See also the lightly farcical subplot in which a married Los Angeles-based businessman (Nonso Anozie) offers $20 million in Panama-based shares to his daughter Simone (an impressive turn by the young British actress Jessica Allain) to keep schtum about his affair with her roommate. The young woman is appalled, but her eyes also flash with opportunity. In short, she’s immediately compromised, even though the money itself – stashed in companies with wispy names such as Jetstream, Whitecloud and Nimbus – remains an airy figment. The sketch-show structure and do-try-to-keep-up tone both smack of Adam McKay’s 2015 financial crisis caper The Big Short, and there is no question that this is another topical comedy designed to galvanise viewers into outrage, and perhaps also action. (It ends with a thrillingly crafty monologue from Streep that drew cheers in this morning’s Venice Film Festival screening.) Even its creators aren’t spared. A section on the Delaware boom in shell companies – essentially, corporations-on-paper that are primarily used to move money around – dobs in Soderbergh and Burns themselves. “The director of this movie has five!” Oldman tuts, while Banderas marvels: “Even the writer has one.” (Soderbergh, who has directed four films and two TV series since his supposed retirement in 2013 following his Liberace biopic Behind the Candelabra, clarifies in the accompanying notes that he creates them for administrative reasons for each subsequent project, rather than using them to generate an income.)

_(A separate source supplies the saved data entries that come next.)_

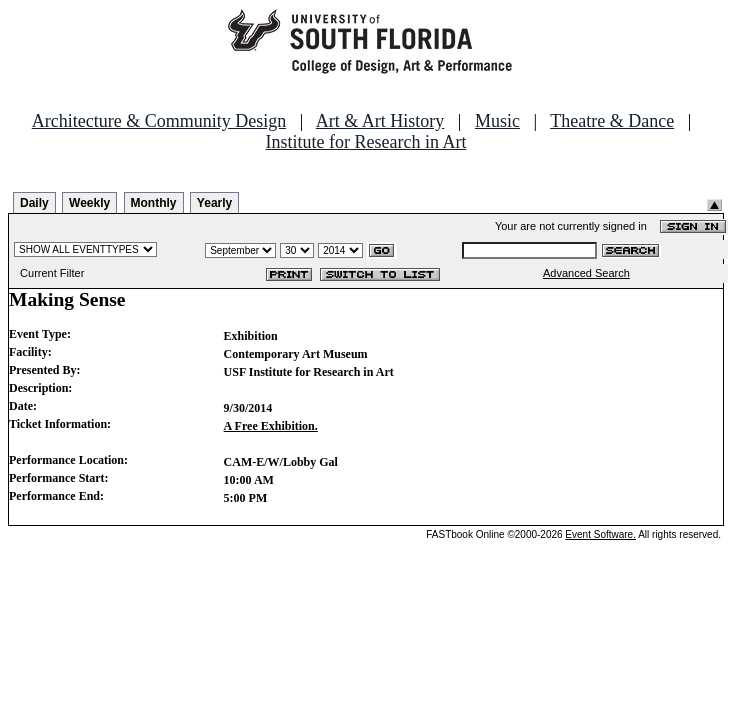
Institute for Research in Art (366, 142)
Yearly (214, 203)
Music (497, 121)
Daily (34, 203)
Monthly (154, 203)
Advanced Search (586, 273)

The Laundromat often uses this kind of fourth-wall-breaking jolt to bring its point into focus, although a horribly graphic surgery montage during a China-set sequence is overkill, and makes you forget the point it’s trying to make. Still, the cumulative message comes over loud and clear, the fun and indignation make for a tasty, bracing cocktail. This is a film that wields its sledgehammer with panache.
The Laundromat will be released in select UK cinemas on Friday 27 September and on Netflix on Friday 18 October.